Saved data entries
• • • • • • •

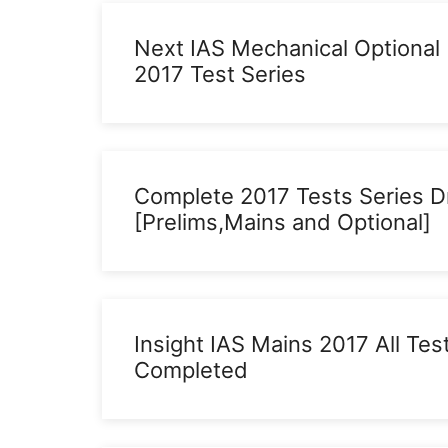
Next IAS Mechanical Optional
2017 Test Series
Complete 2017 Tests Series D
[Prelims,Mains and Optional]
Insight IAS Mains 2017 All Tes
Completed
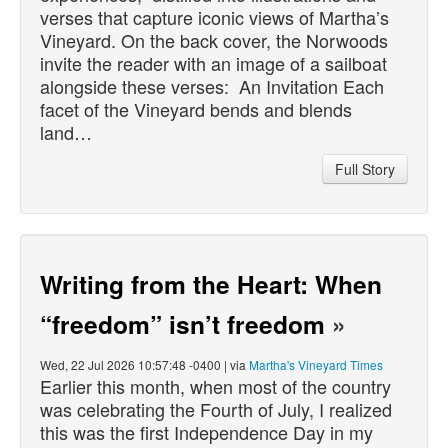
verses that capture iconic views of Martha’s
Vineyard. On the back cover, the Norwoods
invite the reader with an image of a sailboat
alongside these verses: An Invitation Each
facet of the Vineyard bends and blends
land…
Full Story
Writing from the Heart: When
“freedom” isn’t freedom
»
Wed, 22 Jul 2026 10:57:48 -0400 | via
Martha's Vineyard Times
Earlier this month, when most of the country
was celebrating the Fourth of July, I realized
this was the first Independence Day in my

• • • • • • •

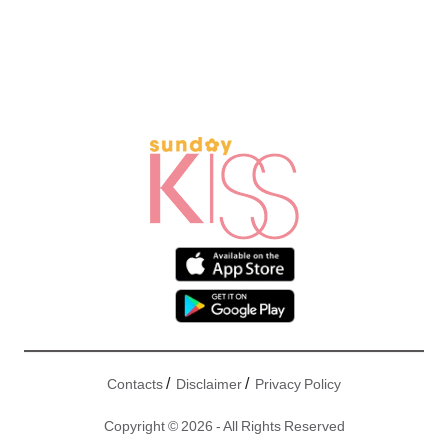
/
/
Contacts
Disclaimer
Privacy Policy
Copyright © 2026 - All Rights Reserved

• • • • • • •

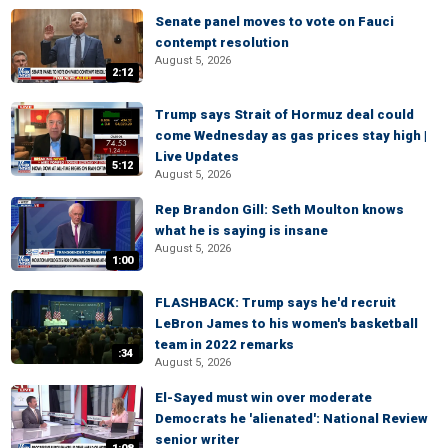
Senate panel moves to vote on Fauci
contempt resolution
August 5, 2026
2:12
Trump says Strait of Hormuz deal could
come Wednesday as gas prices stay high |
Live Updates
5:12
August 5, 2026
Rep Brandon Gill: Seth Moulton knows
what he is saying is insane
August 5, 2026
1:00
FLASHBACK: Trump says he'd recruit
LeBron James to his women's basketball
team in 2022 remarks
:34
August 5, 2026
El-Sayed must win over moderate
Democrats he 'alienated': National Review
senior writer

• • • • • • •

- What you have to do
The lines above from the one with "Vineyard. On the back cover, the Norwoods" through the one with "this was the first Independence Day in my" are to be duplicated exactly, ends included, with nothing added.

- Result below
Vineyard. On the back cover, the Norwoods
invite the reader with an image of a sailboat
alongside these verses: An Invitation Each
facet of the Vineyard bends and blends
land…
Full Story
Writing from the Heart: When
“freedom” isn’t freedom
»
Wed, 22 Jul 2026 10:57:48 -0400 | via
Martha's Vineyard Times
Earlier this month, when most of the country
was celebrating the Fourth of July, I realized
this was the first Independence Day in my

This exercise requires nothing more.